Acute Cerebral Hemorrhage Trials (INTERACT 1 and 2).

Elevated blood pressure (BP) is a strong predictor of poor outcome in both intracerebral hemorrhage (ICH) and subarachnoid hemorrhage(SAH). Data from a landmark clinical trial INTERACT 2, wherein 2839 participants enrolled with spontaneous ICH were randomly assigned to receive intensive (target systolic BP <140 mmHg) or guideline recommended BP lowering therapy (target systolic BP <180 mmHg), showed that intensive BP lowering was safe, and more favorable functional outcome and better overall health-related quality of life were seen in survivors in the intensive treatment group. These results contributed to the shift in European and American guidelines towards more aggressive early management of elevated BP in ICH. In contrast, the treatment of BP in SAH is less well defined and more complex. Although there is consensus that hypertension needs to be controlled to prevent rebleeding in the acute setting, induced hypertension in the later stages of SAH has questionable benefits ¹⁾.
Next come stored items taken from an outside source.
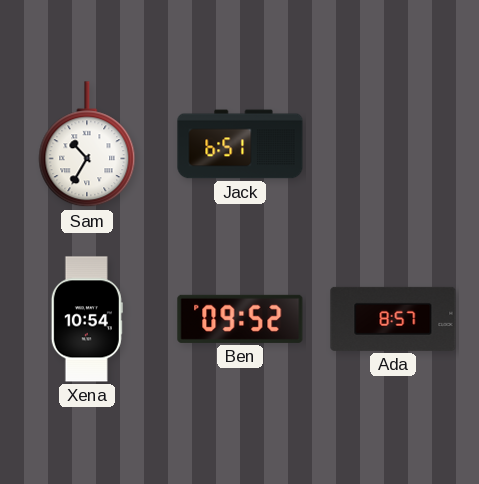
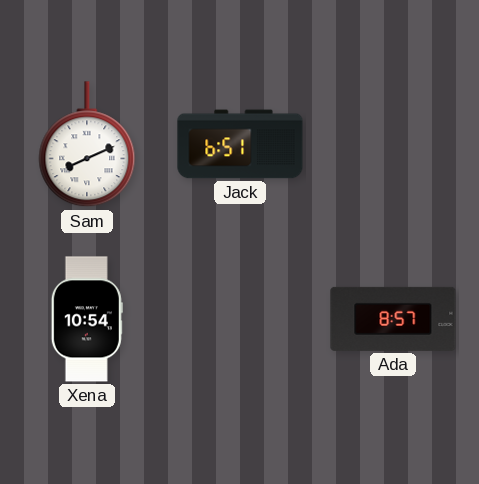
Sam: 10:35 -> 8:11
Ben: 09:52 -> none
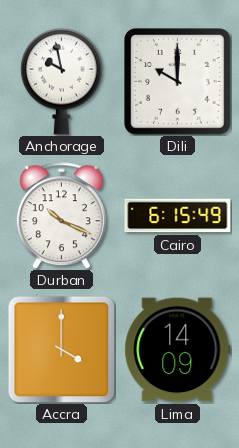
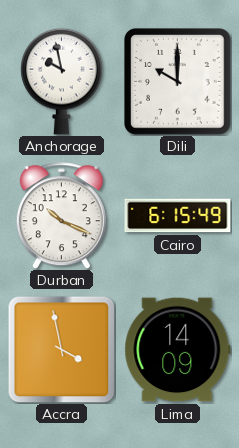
Accra: 4:00 -> 3:58
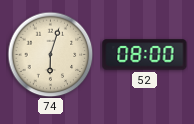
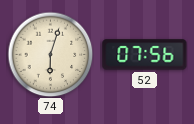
52: 08:00 -> 07:56
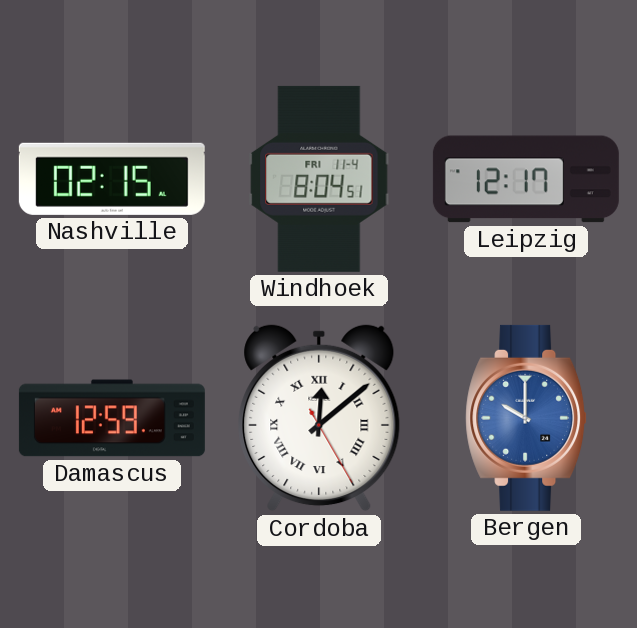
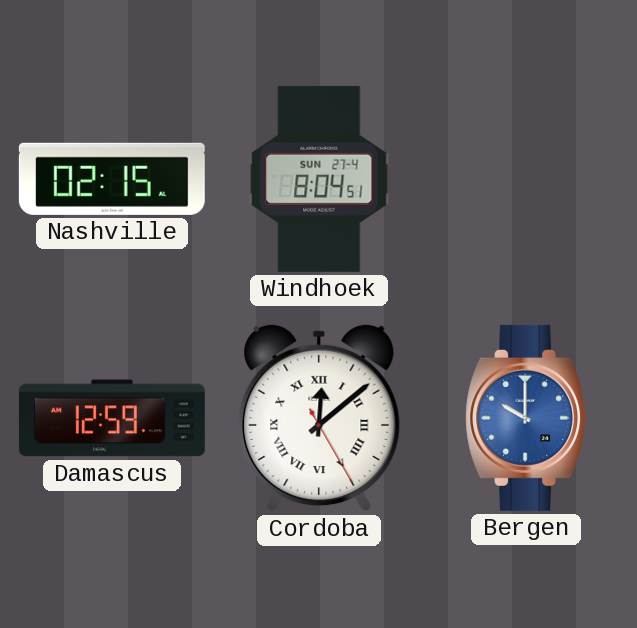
Windhoek date: FRI 11-4 -> SUN 27-4
Leipzig: 12:17 -> none
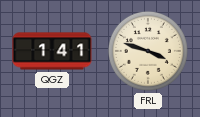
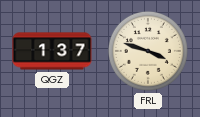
QGZ: 1:41 -> 1:37
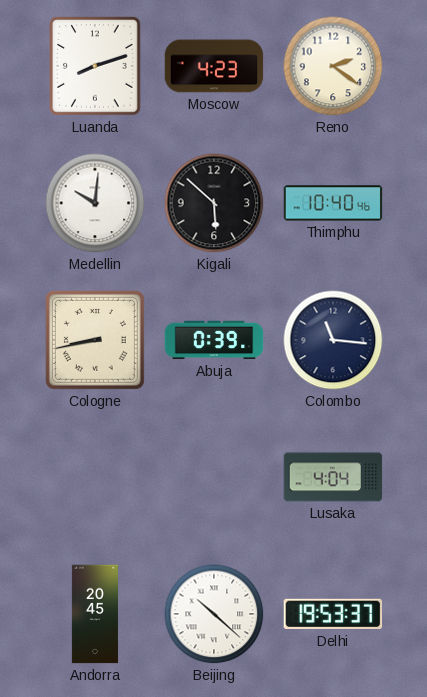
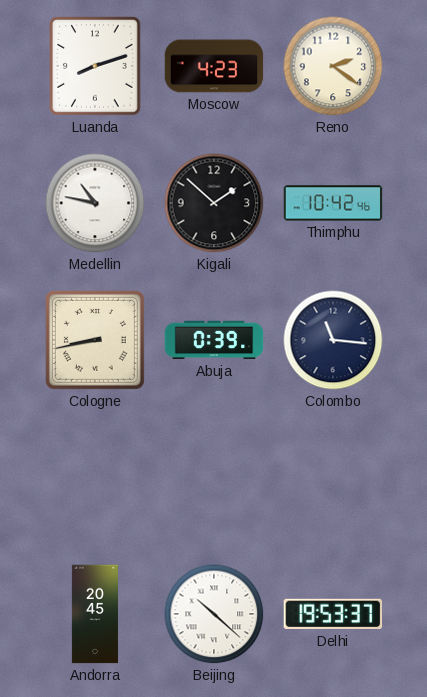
Medellin: 10:01 -> 10:47
Kigali: 5:52 -> 1:52
Thimphu: 10:40 -> 10:42
Lusaka: 4:04 -> none
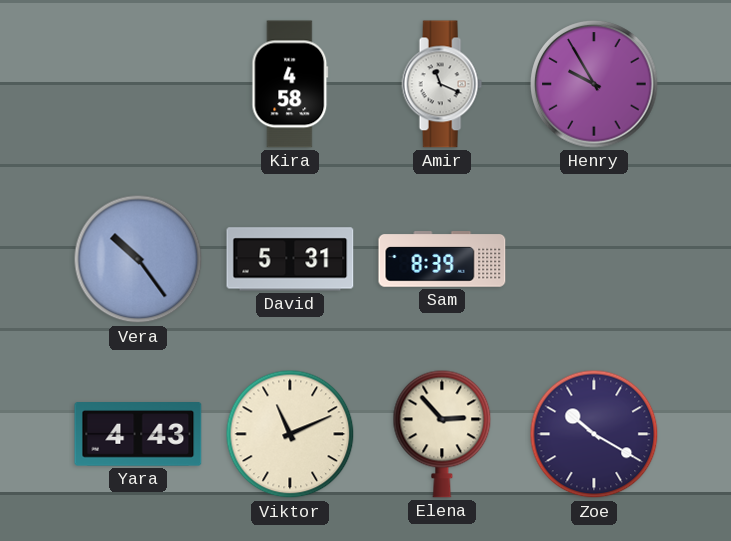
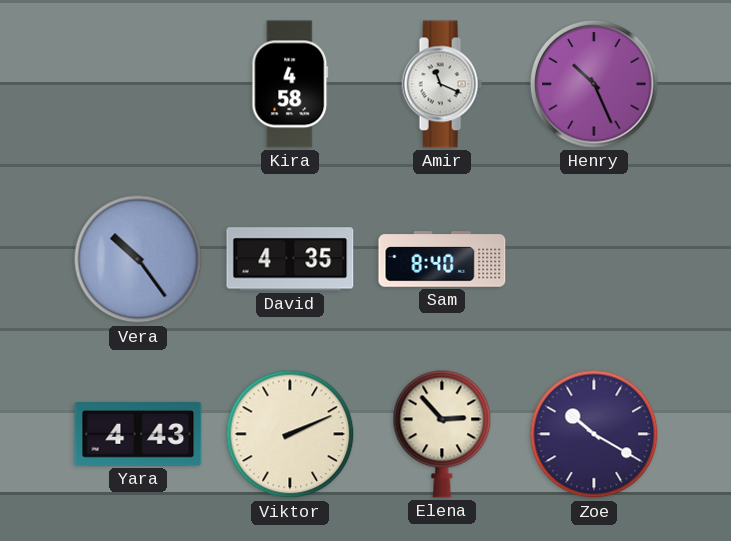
Henry: 9:55 -> 10:26
David: 5:31 -> 4:35
Sam: 8:39 -> 8:40
Viktor: 11:11 -> 2:11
The Second Intensive Blood Pressure Reduction in Acute Cerebral Hemorrhage Trial (INTERACT 2) study, a multinational, multicenter, randomized controlled trial published in 2013, demonstrated better functional outcomes with no harm for patients with acute spontaneous intracerebral hemorrhage (ICH) within 6 h of onset who received target-driven, early intensive BP lowering (systolic BP target <140 mmHg within 1 h, continued for 7 days) and suggested that greater and faster reduction in BP might enhance the treatment effect by limiting hematoma growth. The trial resulted in revisions of guidelines for acute management of ICH, in which intensive BP lowering in patients with acute ICH is recommended as safe and effective treatment for improving functional outcome. BP lowering is also the only intervention that is proven to reduce the risk of recurrent ICH.
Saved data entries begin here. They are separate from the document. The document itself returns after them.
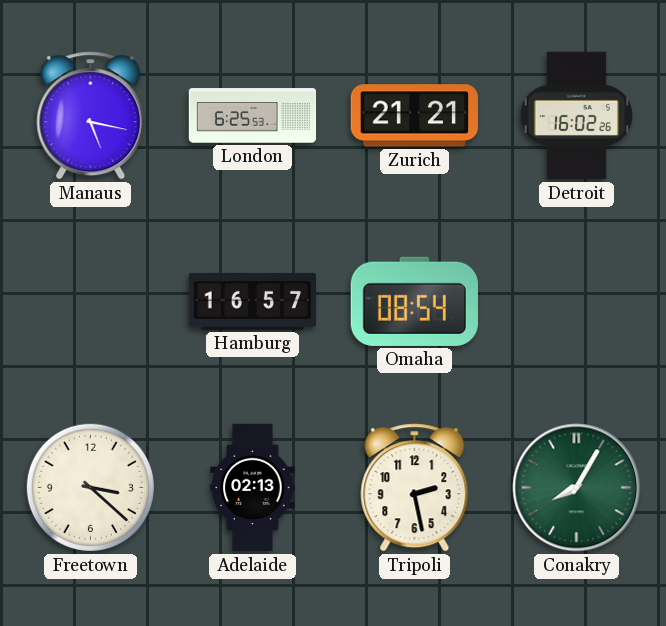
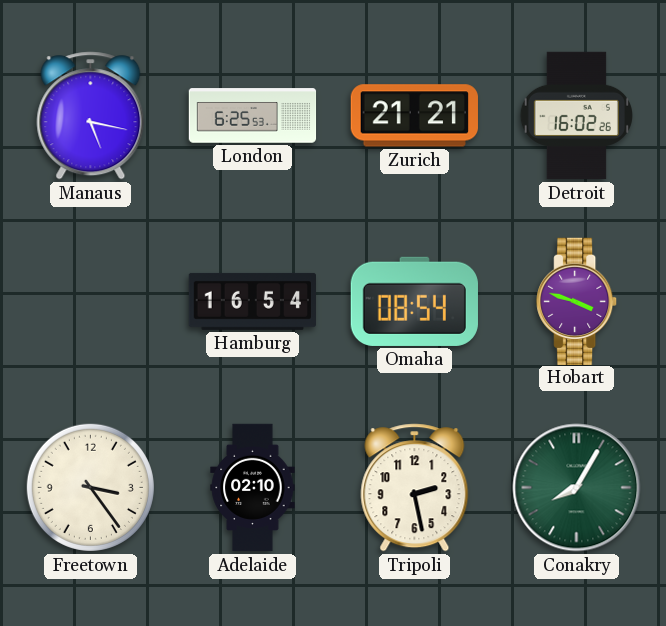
Hamburg: 16:57 -> 16:54
Hobart: none -> 3:48
Freetown: 3:22 -> 3:24
Adelaide: 02:13 -> 02:10
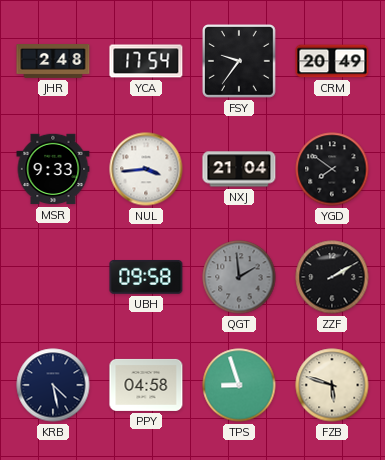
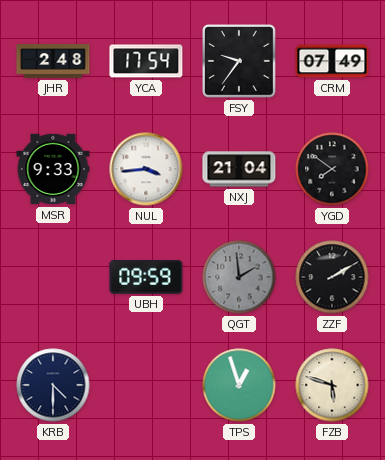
CRM: 20:49 -> 07:49
UBH: 09:58 -> 09:59
KRB: 4:28 -> 4:30
PPY: 04:58 -> none
TPS: 8:57 -> 12:57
INTERACT2 was an international, open, blinded end point, randomized controlled trial of patients with spontaneous intracerebral hemorrhage (<6 hours) and elevated systolic blood pressure (SBP) (150-220 mm Hg) assigned to intensive (target SBP <140 mm Hg) or guideline-recommended (SBP <180 mm Hg) treatment.
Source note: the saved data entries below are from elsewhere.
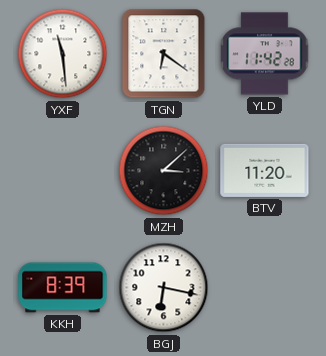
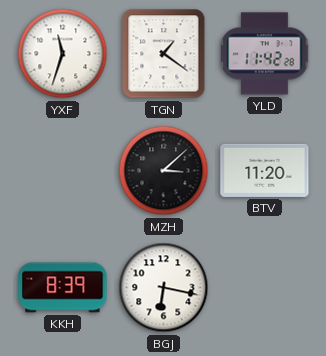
YXF: 11:29 -> 11:33
TGN: 6:21 -> 1:21
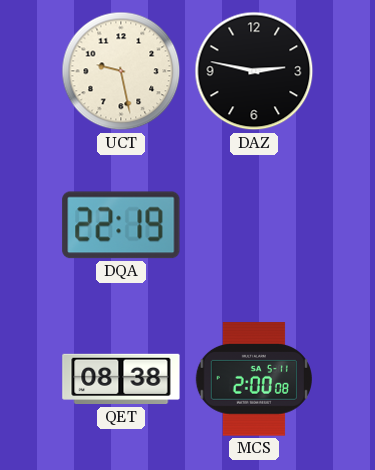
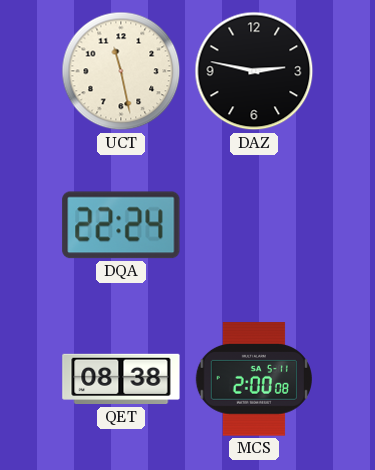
UCT: 9:28 -> 11:28
DQA: 22:19 -> 22:24
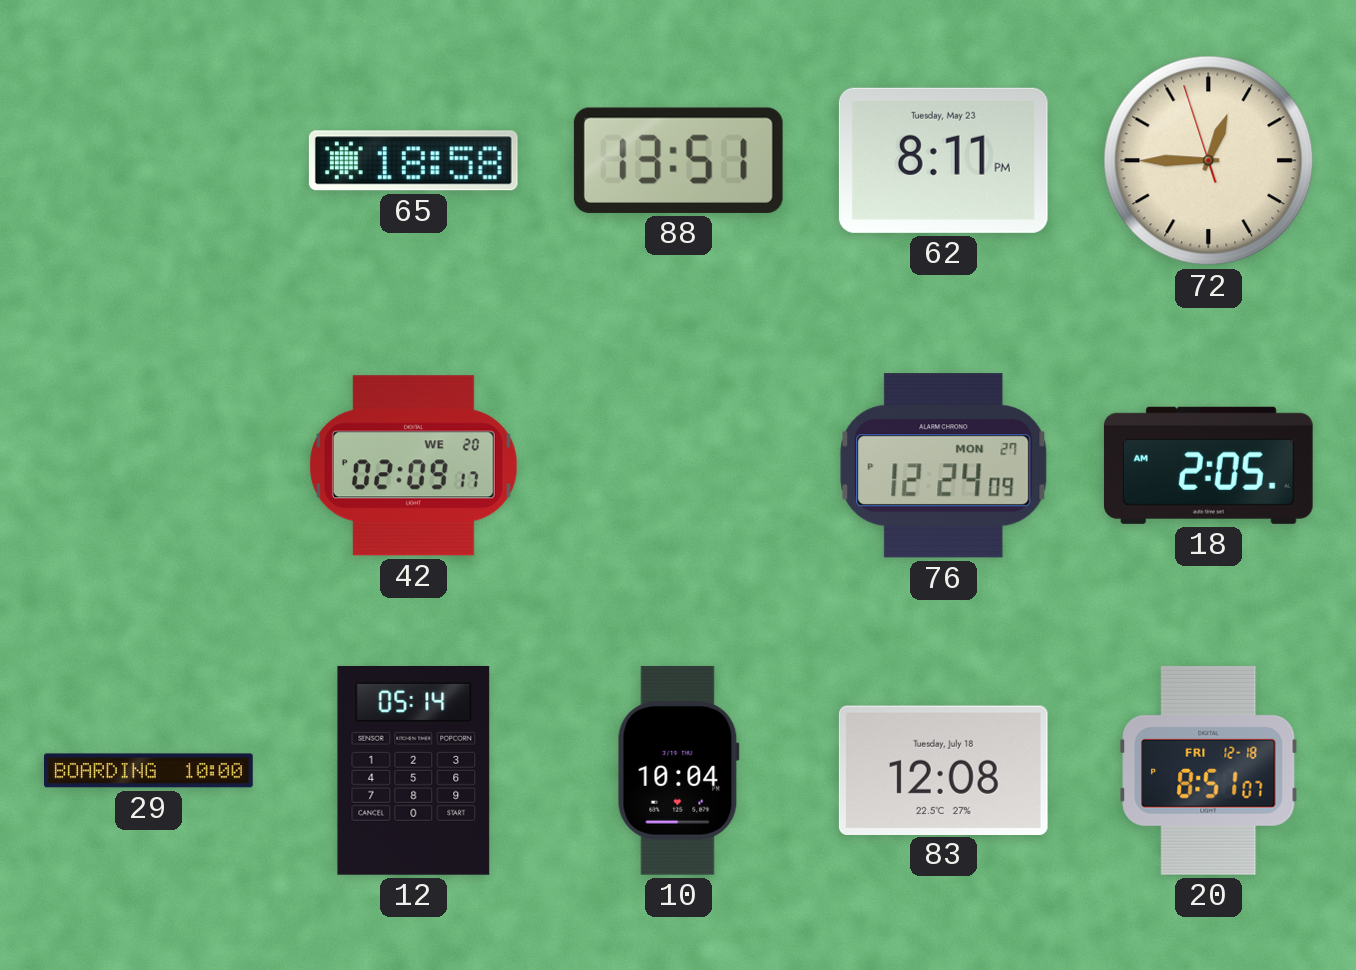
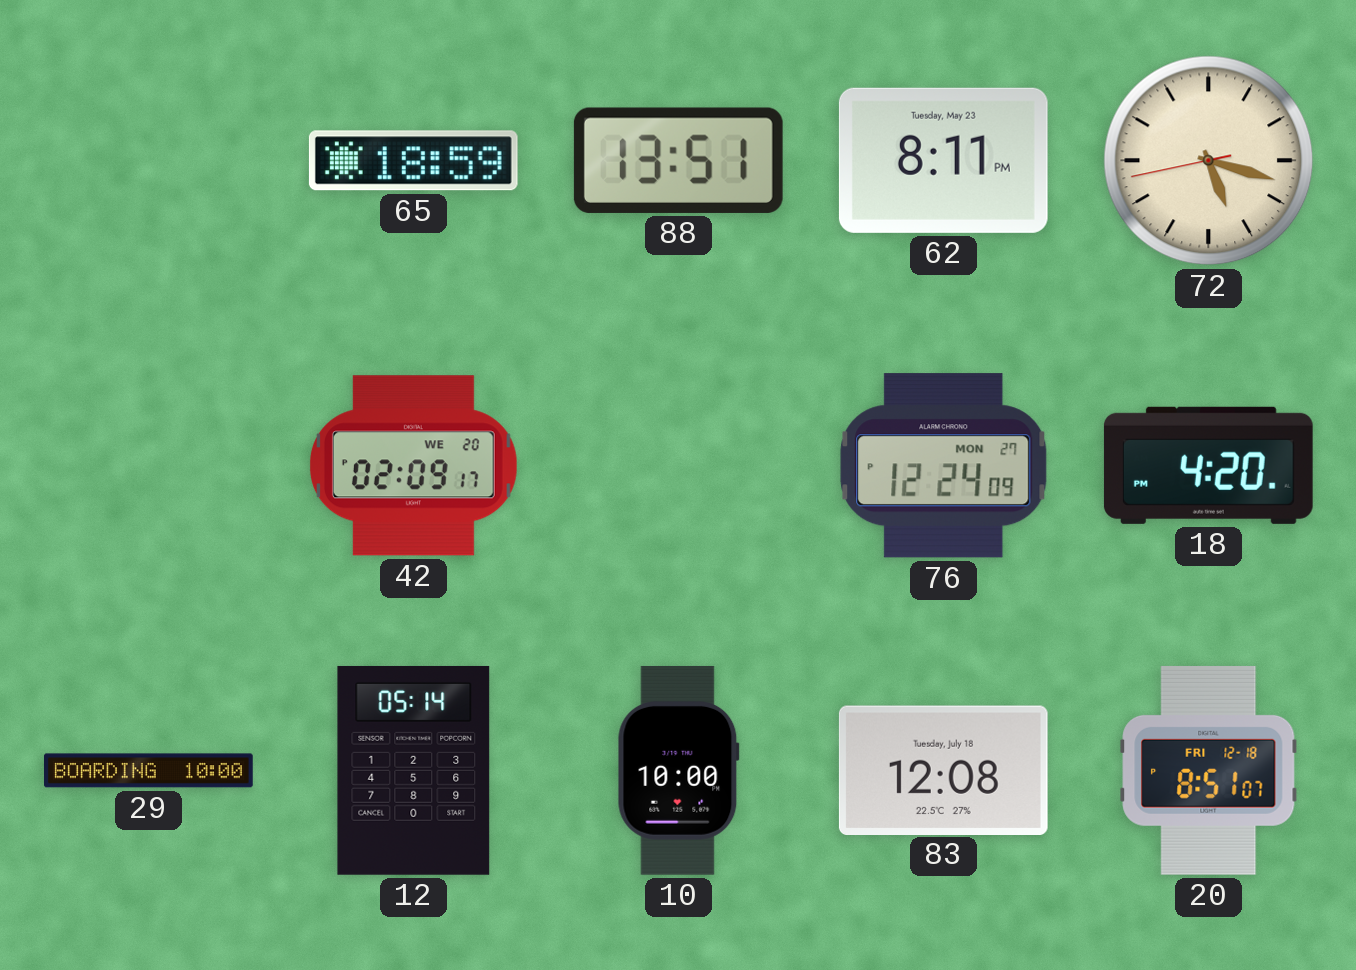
65: 18:58 -> 18:59
72: 12:44 -> 5:17
18: 2:05 -> 4:20
10: 10:04 -> 10:00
Associations of BP reduction (baseline minus average of achieved SBP) during 3 time periods post randomization (15-60 minutes, 1-24 hours, and 2-7 days) on poor outcome (death or major disability) at 90 days were analyzed in multivariable logistic regression models with odds ratios and 95% confidence intervals. Larger SBP reductions within the first hour after randomization were associated with lower risks of poor outcome: compared with minimal reduction (<10 mm Hg), odds ratios were 0.80 (95% confidence interval, 0.63-1.02) for moderate (10-20 mm Hg) and 0.65 (0.52-0.82) for large (≥20 mm Hg) reductions (P trend <0.01). Similar associations were also observed for SBP reductions during 1 to 24 hours (P<0.01) and 2 to 7 days (P 0.02). No heterogeneity in associations for patients above or below baseline SBP 180 mm Hg was reported (P>0.30). Optimal recovery from intracerebral hemorrhage was observed in hypertensive patients who achieved the greatest SBP reductions (≥20 mm Hg) in the first hour and maintained for 7 days ²⁾.

Current evidences from several randomized trials, including PROGRESS and SPS3, indicate that long-term strict BP control in patients with ICH is safe and could offer additional benefits in major reduction in risk of recurrent ICH. The latest American Heart Association/American Stroke Association (AHA/ASA) guidelines recommended a target BP of <130/80 mmHg after ICH, but supporting evidence is limited. Randomized controlled trials are needed that focus on strict BP control, initiated early after onset of the disease and continued long-term, to demonstrate effective prevention of recurrent stroke and other major vascular events without additional harms in the ICH population ³⁾.